**Exercise goal**
What lines below contain the string "Head"? List them all.

Saved entries:
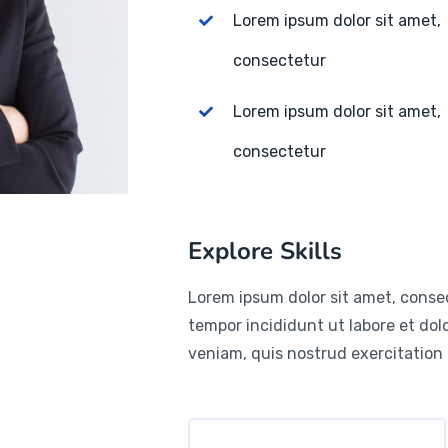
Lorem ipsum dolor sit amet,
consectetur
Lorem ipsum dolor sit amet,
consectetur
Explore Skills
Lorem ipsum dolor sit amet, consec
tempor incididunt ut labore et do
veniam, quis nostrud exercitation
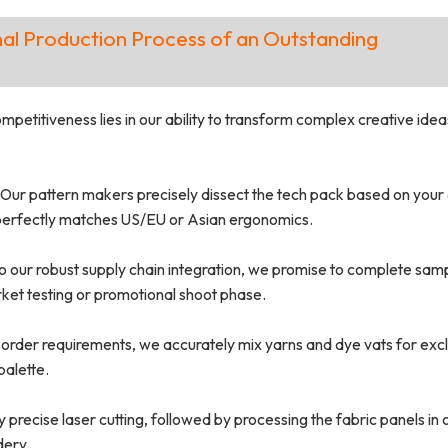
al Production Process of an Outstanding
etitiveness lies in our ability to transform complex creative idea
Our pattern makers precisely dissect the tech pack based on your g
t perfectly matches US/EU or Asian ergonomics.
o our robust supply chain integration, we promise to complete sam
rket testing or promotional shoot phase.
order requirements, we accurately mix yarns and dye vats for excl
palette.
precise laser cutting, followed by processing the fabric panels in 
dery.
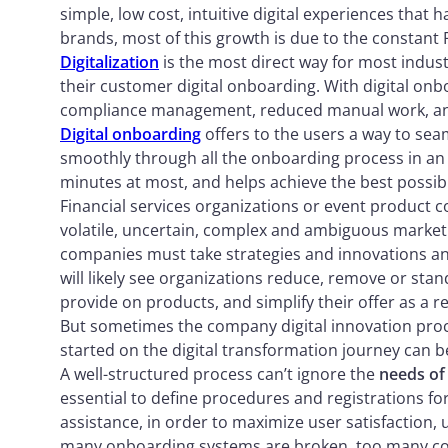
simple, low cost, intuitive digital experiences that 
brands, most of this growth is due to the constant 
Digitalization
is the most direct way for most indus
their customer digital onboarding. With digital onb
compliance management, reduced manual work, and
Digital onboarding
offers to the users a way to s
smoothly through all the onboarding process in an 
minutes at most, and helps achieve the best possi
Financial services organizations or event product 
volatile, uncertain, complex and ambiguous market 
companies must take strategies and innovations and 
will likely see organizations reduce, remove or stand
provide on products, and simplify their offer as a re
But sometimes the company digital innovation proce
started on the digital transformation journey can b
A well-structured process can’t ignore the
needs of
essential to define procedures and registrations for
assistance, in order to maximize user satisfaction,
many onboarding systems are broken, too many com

...

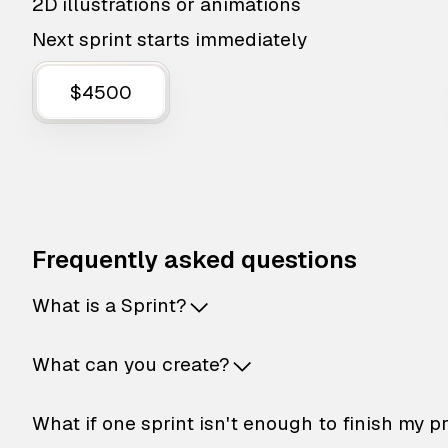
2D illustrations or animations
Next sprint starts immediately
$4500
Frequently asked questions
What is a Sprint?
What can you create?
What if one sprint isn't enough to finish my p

...

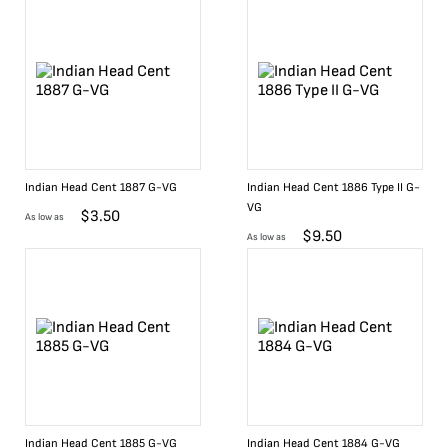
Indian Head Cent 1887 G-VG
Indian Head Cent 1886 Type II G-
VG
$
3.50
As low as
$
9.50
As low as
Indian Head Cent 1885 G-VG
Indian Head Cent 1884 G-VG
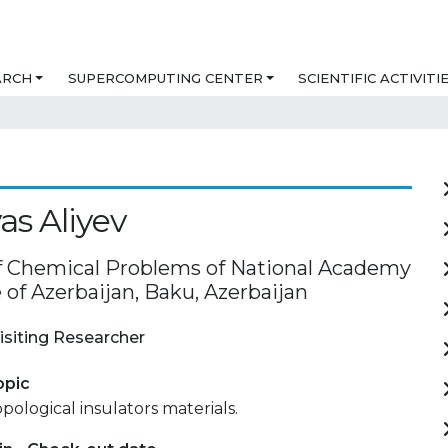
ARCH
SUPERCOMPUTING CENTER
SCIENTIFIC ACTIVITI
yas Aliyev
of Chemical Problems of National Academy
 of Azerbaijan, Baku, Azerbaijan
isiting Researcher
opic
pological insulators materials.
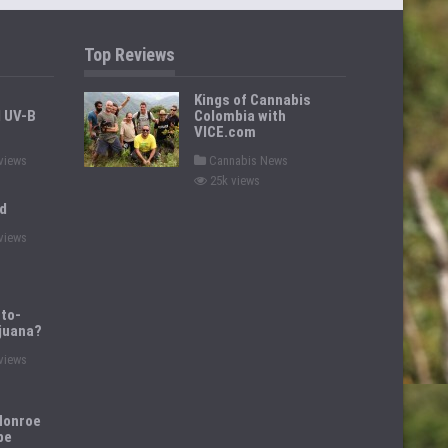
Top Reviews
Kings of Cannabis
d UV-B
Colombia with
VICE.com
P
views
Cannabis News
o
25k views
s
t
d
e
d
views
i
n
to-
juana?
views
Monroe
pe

**Answer section**
Indian Head Cent 1887 G-VG
Indian Head Cent 1886 Type II G-
Indian Head Cent 1885 G-VG
Indian Head Cent 1884 G-VG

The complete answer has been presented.